Running too many jobs simultaneously can overload backend systems, causing resource exhaustion and failed executions. SchedulerX for XXL-JOB provides two levels of throttling to control job concurrency:
Job-level throttling: Limits how many instances of a single job run concurrently. Use this to enforce idempotent execution or cap per-job parallelism.
Application-level throttling: Limits the total number of concurrent jobs across an entire application. Use this when hundreds of jobs trigger at the same time and the backend cannot handle the load.
| Scenario | Throttling level | What to configure |
|---|---|---|
| Prevent duplicate executions of a long-running job | Job-level | Set Task Concurrency to 1 |
| Allow limited parallelism for a single job | Job-level | Set Task Concurrency to the desired limit |
| Prevent backend overload when many jobs trigger simultaneously | Application-level | Enable Flow Control and set Task Execution Queue Size |
| Prioritize high-priority jobs over less urgent ones | Application-level | Enable Flow Control and assign job priorities |
How job-level throttling works
Open-source XXL-JOB provides a blocking strategy that throttles at the client level. This approach runs jobs serially on a single executor, but cannot guarantee global idempotence when multiple executors are registered -- two executors may pick up the same job simultaneously.
SchedulerX for XXL-JOB solves this by supporting job-level throttling that ensures global job idempotence, even when multiple executors are configured.
Runtime behavior: If a job execution lasts until the next scheduling time, the next scheduling is skipped.
Configure job-level throttling
Log on to the SchedulerX for XXL-JOB console.
Find the target instance and click its ID.
In the left-side navigation pane, click Task Management.
Find the target job and click Edit in the Operation column.
In the Advanced Configuration section of the Basic configuration step, set the Task Concurrency parameter.

Task Concurrency controls the maximum number of concurrent executions for a single job:
| Value | Behavior |
|---|---|
| 1 | Enforces idempotent execution. If a job is still running when the next trigger fires, the new execution is skipped. |
| N (greater than 1) | Allows up to N parallel executions of the same job. |
How application-level throttling works
When an application contains many jobs that all trigger at the same time, the backend can become overloaded. For example, a data platform application has hundreds of batch jobs that process the previous day's offline data. All jobs are scheduled to start at 00:30:00 and must finish by 09:30. Triggering them all at once can crash the backend.
Application-level throttling addresses this with a queuing mechanism and preemptive scheduling:
A configurable queue limits how many jobs run concurrently across the application.
Excess jobs wait in a queue rather than overwhelming the backend.
Higher-priority jobs preempt lower-priority jobs, so important data pipelines complete first.
Runtime behavior: When the number of running jobs reaches the Task Execution Queue Size limit, any newly triggered jobs are placed in a waiting queue. As running jobs complete and slots become available, the highest-priority job in the waiting queue is dispatched next.
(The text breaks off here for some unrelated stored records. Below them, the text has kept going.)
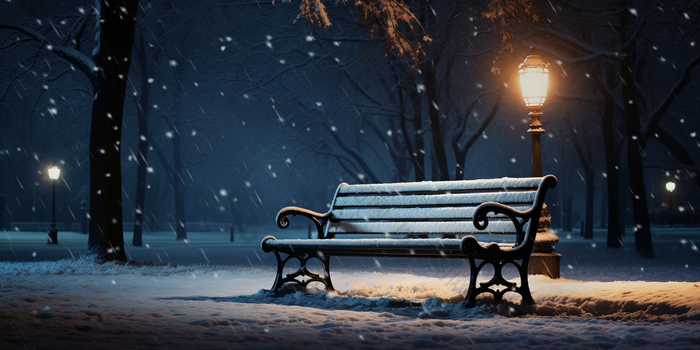 You are a GUI agent. You are given a task and a screenshot of the screen. Output one action in this format:
    pyautogui.click(x=<x>, y=<y>)
    Task: Click on the chair
    The height and width of the screenshot is (350, 700).
    Given the screenshot: What is the action you would take?
    pyautogui.click(x=525, y=91), pyautogui.click(x=388, y=196) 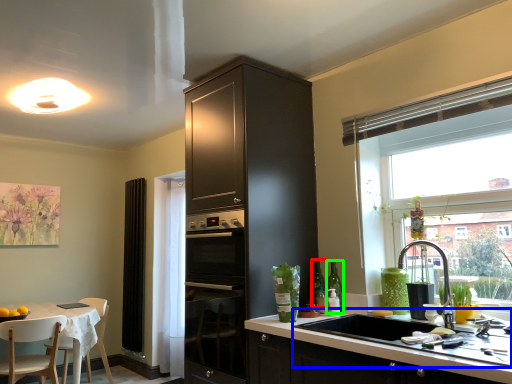 Question: Based on their relative distances, which object is nearer to bottle (highlighted by a red box)? Choose from sink (highlighted by a blue box) and bottle (highlighted by a green box).

Choices:
 (A) sink
 (B) bottle

Answer: (B) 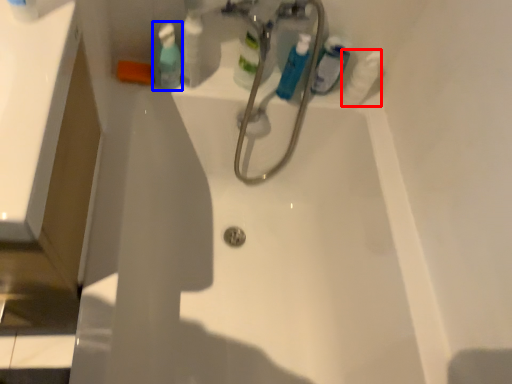 Question: Which point is further to the camera, cleaning product (highlighted by a red box) or mouthwash (highlighted by a blue box)?

Choices:
 (A) cleaning product
 (B) mouthwash

Answer: (A) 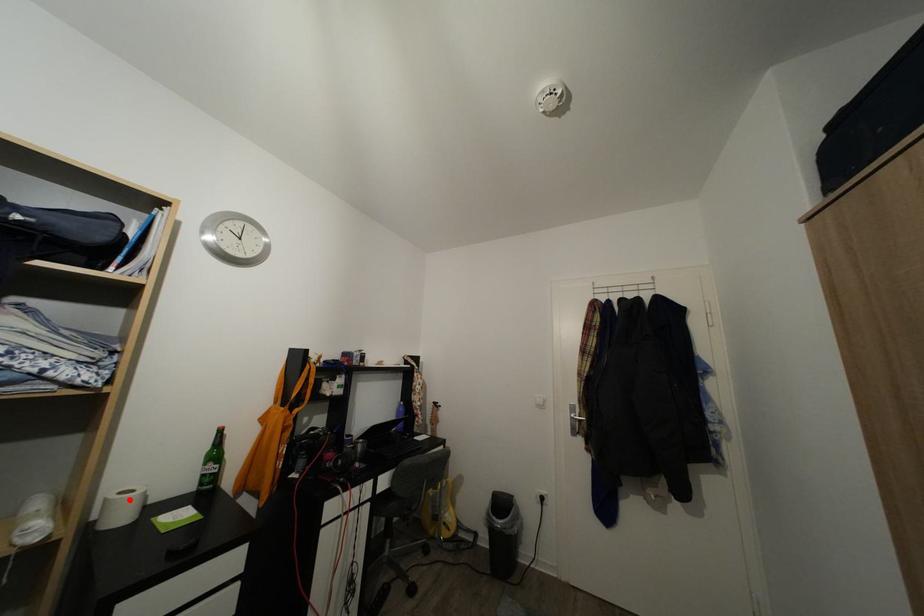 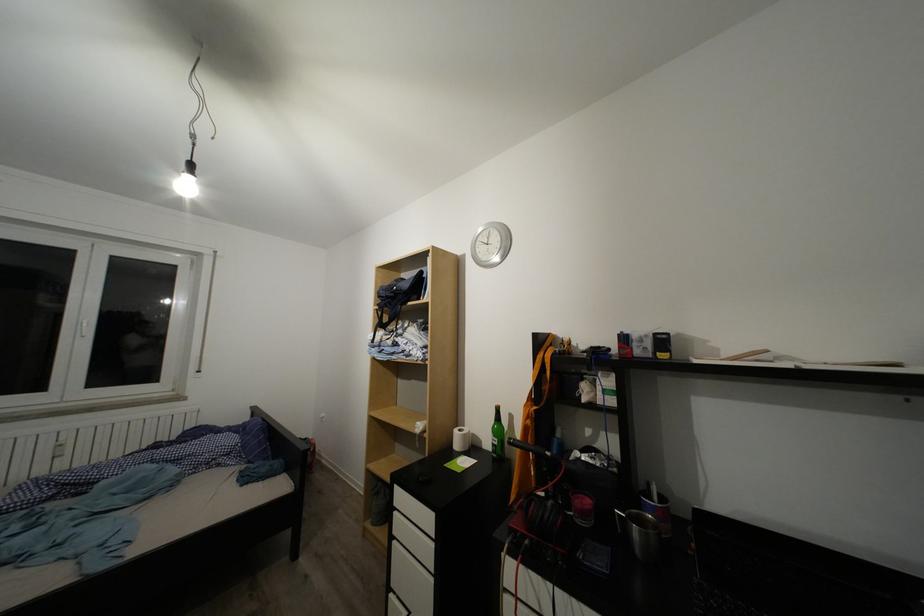 Question: I am providing you with two images of the same scene from different viewpoints. In image1, a red point is highlighted. Considering the same 3D point in image2, which of the following is correct?

Choices:
 (A) It is closer
 (B) It is farther

Answer: (B) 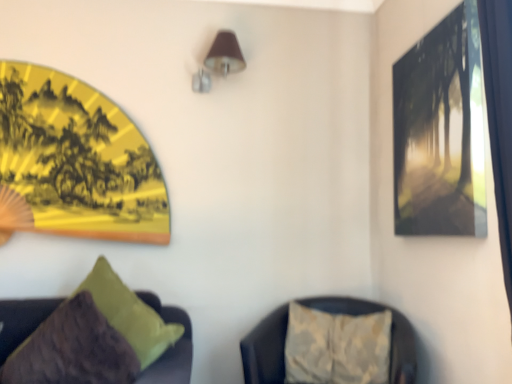 Question: Is textured beige cushion at lower right, the 1th furniture positioned from the right, smaller than matte black picture frame at upper right, which is counted as the second picture frame, starting from the back?

Choices:
 (A) no
 (B) yes

Answer: (A)

Question: Is textured beige cushion at lower right, marked as the 2th furniture in a left-to-right arrangement, wider than matte black picture frame at upper right, positioned as the 1th picture frame in front-to-back order?

Choices:
 (A) yes
 (B) no

Answer: (A)

Question: Considering the relative sizes of textured beige cushion at lower right, the 1th furniture positioned from the right, and matte black picture frame at upper right, the first picture frame viewed from the right, in the image provided, is textured beige cushion at lower right, the 1th furniture positioned from the right, shorter than matte black picture frame at upper right, the first picture frame viewed from the right,?

Choices:
 (A) no
 (B) yes

Answer: (B)

Question: Can you confirm if textured beige cushion at lower right, the 1th furniture positioned from the right, is thinner than matte black picture frame at upper right, positioned as the 1th picture frame in front-to-back order?

Choices:
 (A) yes
 (B) no

Answer: (B)

Question: From the image's perspective, is textured beige cushion at lower right, the 1th furniture positioned from the right, located beneath matte black picture frame at upper right, the first picture frame viewed from the right?

Choices:
 (A) yes
 (B) no

Answer: (A)

Question: Is point (219, 39) closer or farther from the camera than point (73, 195)?

Choices:
 (A) closer
 (B) farther

Answer: (B)

Question: Relative to yellow paper fan at upper left, acting as the 1th picture frame starting from the left, is brown fabric lampshade at upper center in front or behind?

Choices:
 (A) behind
 (B) front

Answer: (A)

Question: From the image's perspective, is brown fabric lampshade at upper center located above or below yellow paper fan at upper left, which appears as the first picture frame when viewed from the back?

Choices:
 (A) below
 (B) above

Answer: (B)

Question: Considering the positions of brown fabric lampshade at upper center and yellow paper fan at upper left, acting as the second picture frame starting from the front, in the image, is brown fabric lampshade at upper center wider or thinner than yellow paper fan at upper left, acting as the second picture frame starting from the front,?

Choices:
 (A) wide
 (B) thin

Answer: (A)

Question: Do you think yellow paper fan at upper left, acting as the 1th picture frame starting from the left, is within matte black picture frame at upper right, the first picture frame viewed from the right, or outside of it?

Choices:
 (A) outside
 (B) inside

Answer: (A)

Question: From the image's perspective, is yellow paper fan at upper left, acting as the 1th picture frame starting from the left, located above or below matte black picture frame at upper right, positioned as the 2th picture frame in left-to-right order?

Choices:
 (A) below
 (B) above

Answer: (A)

Question: Is point (47, 119) positioned closer to the camera than point (481, 203)?

Choices:
 (A) closer
 (B) farther

Answer: (B)

Question: Is yellow paper fan at upper left, which appears as the first picture frame when viewed from the back, to the left or to the right of matte black picture frame at upper right, positioned as the 1th picture frame in front-to-back order, in the image?

Choices:
 (A) left
 (B) right

Answer: (A)

Question: From a real-world perspective, is velvet green pillow at lower left, which is the 1th furniture in left-to-right order, physically located above or below yellow paper fan at upper left, which appears as the first picture frame when viewed from the back?

Choices:
 (A) below
 (B) above

Answer: (A)

Question: Is velvet green pillow at lower left, the second furniture when ordered from right to left, inside or outside of yellow paper fan at upper left, acting as the 1th picture frame starting from the left?

Choices:
 (A) outside
 (B) inside

Answer: (A) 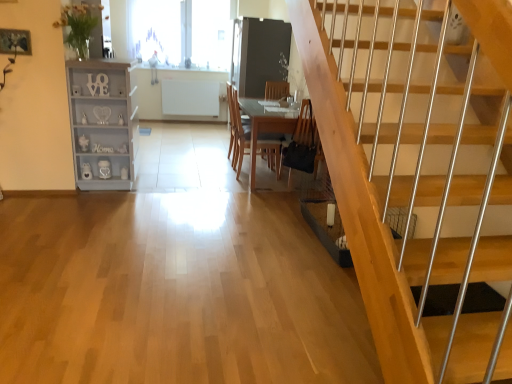 Question: In terms of width, does black leather chair at lower center look wider or thinner when compared to transparent glass window at upper center, which ranks as the second window in back-to-front order?

Choices:
 (A) wide
 (B) thin

Answer: (A)

Question: Relative to transparent glass window at upper center, which ranks as the second window in back-to-front order, is black leather chair at lower center in front or behind?

Choices:
 (A) behind
 (B) front

Answer: (B)

Question: Which of these objects is positioned closest to the transparent glass window at upper center, which ranks as the second window in back-to-front order?

Choices:
 (A) white painted wood shelf at left
 (B) wooden table at center
 (C) transparent glass window at upper center, positioned as the first window in back-to-front order
 (D) black leather chair at lower center
 (E) matte black glass door at center

Answer: (C)

Question: Which object is the farthest from the transparent glass window at upper center, positioned as the first window in back-to-front order?

Choices:
 (A) wooden table at center
 (B) wooden chair at center
 (C) transparent glass window at upper center, which ranks as the second window in back-to-front order
 (D) black leather chair at lower center
 (E) white painted wood shelf at left

Answer: (D)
Configure application-level throttling
Log on to the SchedulerX for XXL-JOB console.
Find the target instance and click its ID.
On the Application Management page, find the target application and click Edit in the Operation column.
In the Advanced Configuration section, turn on Flow Control.
Set the Task Execution Queue Size parameter.

For example, setting Task Execution Queue Size to 10 allows a maximum of 10 jobs to run concurrently. Any additional triggered jobs are placed in a waiting queue.
Assign job priorities
After you enable application-level throttling, assign a priority to each job to control execution order in the queue.
Higher-priority jobs preempt lower-priority jobs. When a slot becomes available, the highest-priority job in the waiting queue is dispatched first.